I ask because K is almost nowhere to be found in your foliar sprays and drenches (except maybe the "humic acid" in the Tea). I know we want a high Calcium-Potassium ratio, but potassium in the gardening books I've read is right up there with N and P, hence the NPK labels. Why not have N-P-Ca labels instead?

K is to be found in the DeStress foliar....about 2%. Quite a bit, actually. The soil Promix is also quite high in K and the amendment also has some kelp meal in it, so there's quite a bit.

RE books that talk about NPK and the like: remember that NPK is a political term! It's required by law to be listed on all ferts of a certain size or for resale. (my labels need some updating). The law does not require anything about calcium or magnesium, manganese, or anything else...just NPK.

Several of my products have Ca included in the NPK listing.

The folks who use salts must substitutute K for Ca in the cell wall.

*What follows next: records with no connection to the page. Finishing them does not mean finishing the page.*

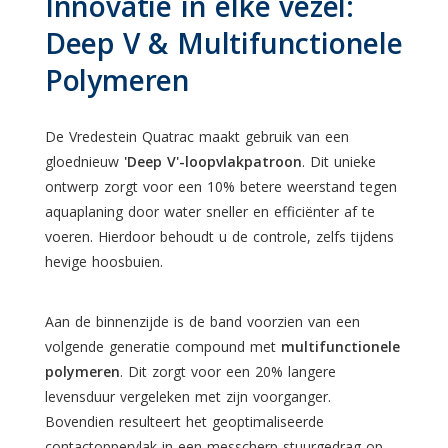
Innovatie in elke vezel:
Deep V & Multifunctionele
Polymeren
De Vredestein Quatrac maakt gebruik van een
gloednieuw
'Deep V'-loopvlakpatroon
. Dit unieke
ontwerp zorgt voor een 10% betere weerstand tegen
aquaplaning door water sneller en efficiënter af te
voeren. Hierdoor behoudt u de controle, zelfs tijdens
hevige hoosbuien.
Aan de binnenzijde is de band voorzien van een
volgende generatie compound met
multifunctionele
polymeren
. Dit zorgt voor een 20% langere
levensduur vergeleken met zijn voorganger.
Bovendien resulteert het geoptimaliseerde
contactoppervlak in een messcherp stuurgedrag op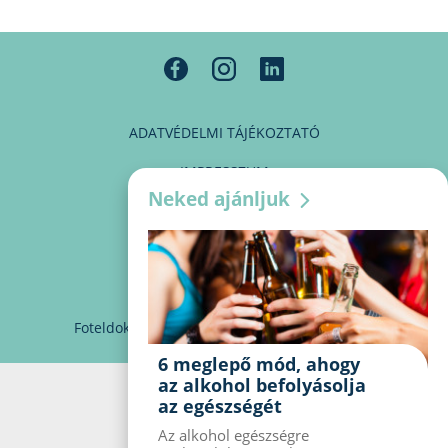
ADATVÉDELMI TÁJÉKOZTATÓ
IMPRESSZUM
Neked ajánljuk
MÉDIAAJÁNLAT
PARTNEREINK
KAPCSOLAT
Foteldoki
info@foteldoki.hu
Süti beállítások
6 meglepő mód, ahogy
az alkohol befolyásolja
az egészségét
Az alkohol egészségre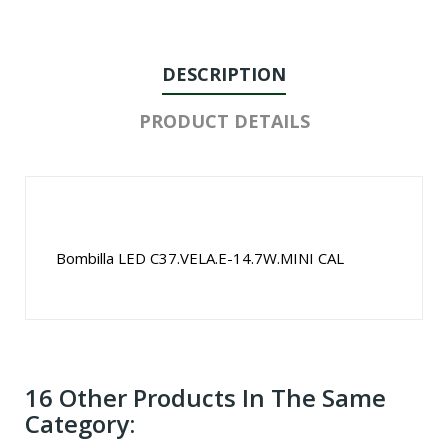
DESCRIPTION
PRODUCT DETAILS
Bombilla LED C37.VELA.E-14.7W.MINI CAL
16 Other Products In The Same
Category: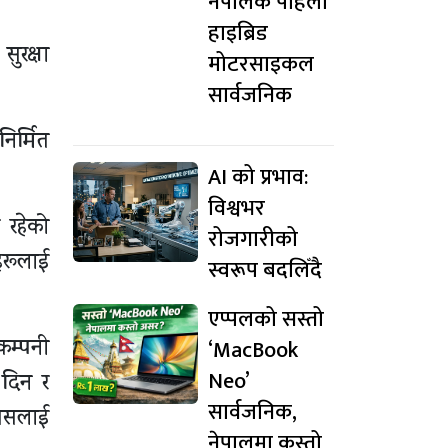
नेपालकै पहिलो
हाइब्रिड
ुरक्षा
मोटरसाइकल
सार्वजनिक
िर्मित
AI को प्रभाव:
विश्वभर
 रहेको
रोजगारीको
हरूलाई
स्वरूप बदलिँदै
एप्पलको सस्तो
‘MacBook
कम्पनी
Neo’
 दिन र
सार्वजनिक,
 यसलाई
नेपालमा कस्तो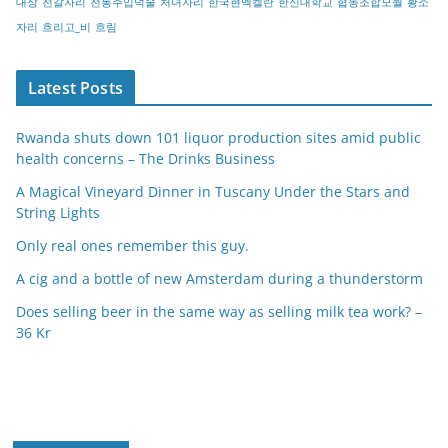
대상
전갈자리
전통주입덕술
처녀자리
한국현멕켈란
한신대학교
협동조합모월
황소
자리
흐리고_비
흐림
Latest Posts
Rwanda shuts down 101 liquor production sites amid public
health concerns – The Drinks Business
A Magical Vineyard Dinner in Tuscany Under the Stars and
String Lights
Only real ones remember this guy.
A cig and a bottle of new Amsterdam during a thunderstorm
Does selling beer in the same way as selling milk tea work? –
36 Kr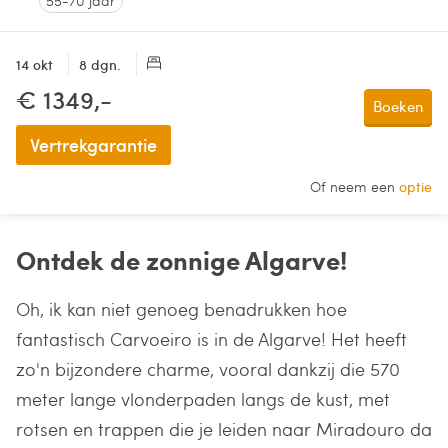
55-70 jaar
14 okt
8 dgn.
€ 1349,-
Boeken
Vertrekgarantie
Of neem een
optie
Ontdek de zonnige Algarve!
Oh, ik kan niet genoeg benadrukken hoe
fantastisch Carvoeiro is in de Algarve! Het heeft
zo'n bijzondere charme, vooral dankzij die 570
meter lange vlonderpaden langs de kust, met
rotsen en trappen die je leiden naar Miradouro da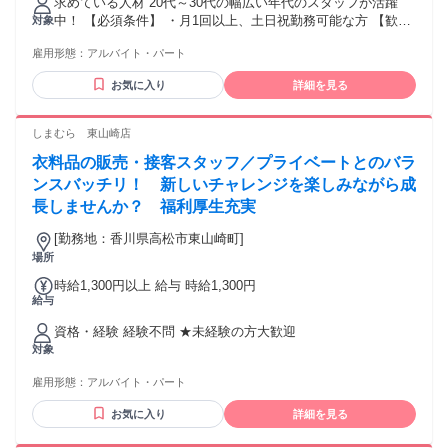
求めている人材 20代～30代の幅広い年代のスタッフが活躍
中！ 【必須条件】 ・月1回以上、土日祝勤務可能な方 【歓迎
対象
条件】 ・笑顔で挨拶や接客できる方 ・責任感を持って業務に
雇用形態：
アルバイト・パート
取り組める方 ・カプセルトイ、ミニチュア雑貨、ホビー商品
が好きな方 ・長期で安定して勤務できる方 ・販売、接客、レ
お気に入り
詳細を見る
ジ業務の経験がある方 ・商品陳列や売場づくりの経験がある
方 ・SNS運用や写真・動画投稿に興味がある方 ・繁忙期
（GW・お盆・年末年始）勤務が可能な方
しまむら 東山崎店
衣料品の販売・接客スタッフ／プライベートとのバラ
ンスバッチリ！ 新しいチャレンジを楽しみながら成
長しませんか？ 福利厚生充実
[勤務地：香川県高松市東山崎町]
場所
時給1,300円以上 給与 時給1,300円
給与
資格・経験 経験不問 ★未経験の方大歓迎
対象
雇用形態：
アルバイト・パート
お気に入り
詳細を見る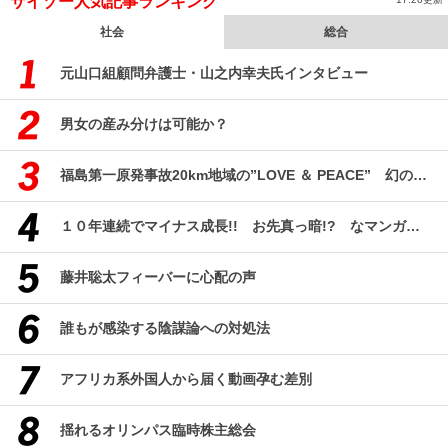
サイゾー人気記事ランキング
社会
総合
元山口組顧問弁護士・山之内幸夫氏インタビュー
男女の産み分けは可能か？
福島第一原発事故20km地域の”LOVE ＆ PEACE” 幻のコミューン「獏原人村」の現在
１０年連続でマイナス成長!! お先真っ暗!? なマンガ産業研究
藤井聡太フィーバーに心配の声
誰もが感染する陰謀論への対処法
アフリカ系外国人から届く動画孕む差別
揺れるオリンパス臨時株主総会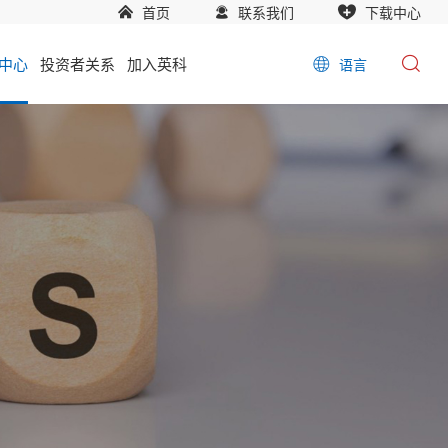
首页
联系我们
下载中心
中心
投资者关系
加入英科
语言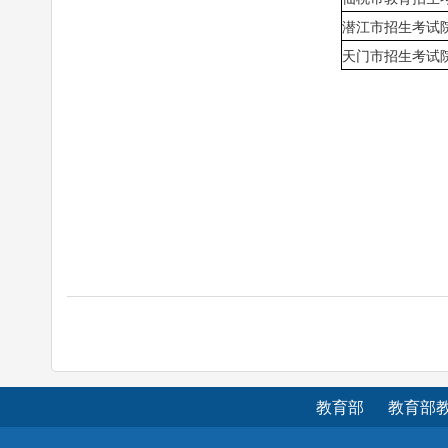
潜江市招生考试
天门市招生考试
教育部
教育部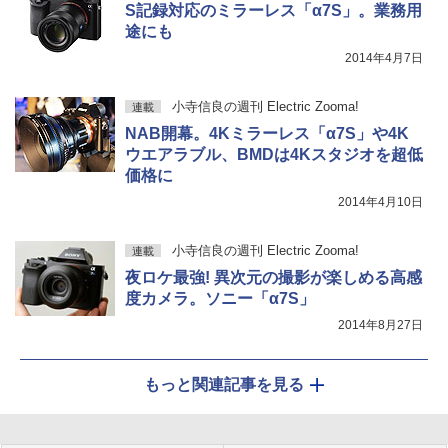
S記録対応のミラーレス「α7S」。業務用
途にも
2014年4月7日
小寺信良の週刊 Electric Zooma!
連載
NAB開幕。4Kミラーレス「α7S」や4K
ウエアラブル、BMDは4Kスタジオを超低
価格に
2014年4月10日
小寺信良の週刊 Electric Zooma!
連載
夜ロケ最強! 異次元の撮影が楽しめる高感
度カメラ。ソニー「α7S」
2014年8月27日
もっと関連記事を見る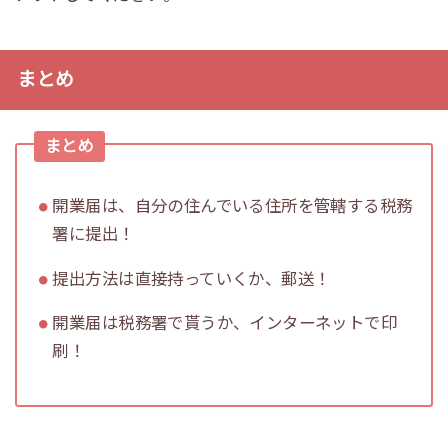
まとめ
まとめ
開業届は、自分の住んでいる住所を管轄する税務
署に提出！
提出方法は直接持っていくか、郵送！
開業届は税務署で貰うか、インターネットで印
刷！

They need lots of K to do this.

We do NOT want that. We want Calcium in the cell wall. In order to do that, we need to keep K levels down in the proper ratio and keep the soil living and active.
 
Also potassium competes in soil with calcium through the same cation channels, and is uptaken quicker by the plant, so you'll never see big improvement in Brix department if potassium levels are high. Calcium improves taste big time, checked :cheesygrinsmiley:
 
Also potassium competes in soil with calcium through the same cation channels, and is uptaken quicker by the plant, so you'll never see big improvement in Brix department if potassium levels are high. Calcium improves taste big time, checked :cheesygrinsmiley:

Absolutely true! Potassium levels are critical to achieving high brix and getting the "shine" on the leaves and the terps, etc. And generally speaking that means keeping them lower than they are.

One of the reasons the 3rd run soil is kinda special is because the prior two grows helped drop K levels a bit.

Ditto on Calcium and taste. It really has to be experienced to properly appreciate, as you know!
 
Drench Calculator:
Drench_Calculator.jpg

The quoted picture above is well worth being reposted, for anyone just that is starting out and hasn't, yet, read the entire thread.

For anyone seeking to recreate the spreadsheet calculator above. When entering the formulas shown use "B1*B2/50" instead of what is shown. Using b1*b2/50 allows for one table rather than two. The second table in the picture is to show the duplicated formula for rows b11 and b12.

The original posting of the Drench Calculator originally developed by Major PITA
 
The quoted picture above is well worth being reposted, for anyone just that is starting out and hasn't, yet, read the entire thread.

For anyone seeking to recreate the spreadsheet calculator above. When entering the formulas shown use "B1*B2/50" instead of what is shown. Using b1*b2/50 allows for one table rather than two. The second table in the picture is to show the duplicated formula for rows b11 and b12.

The original posting of the Drench Calculator originally developed by Major PITA

Worthy of a repost,, thanks Golden and Major!!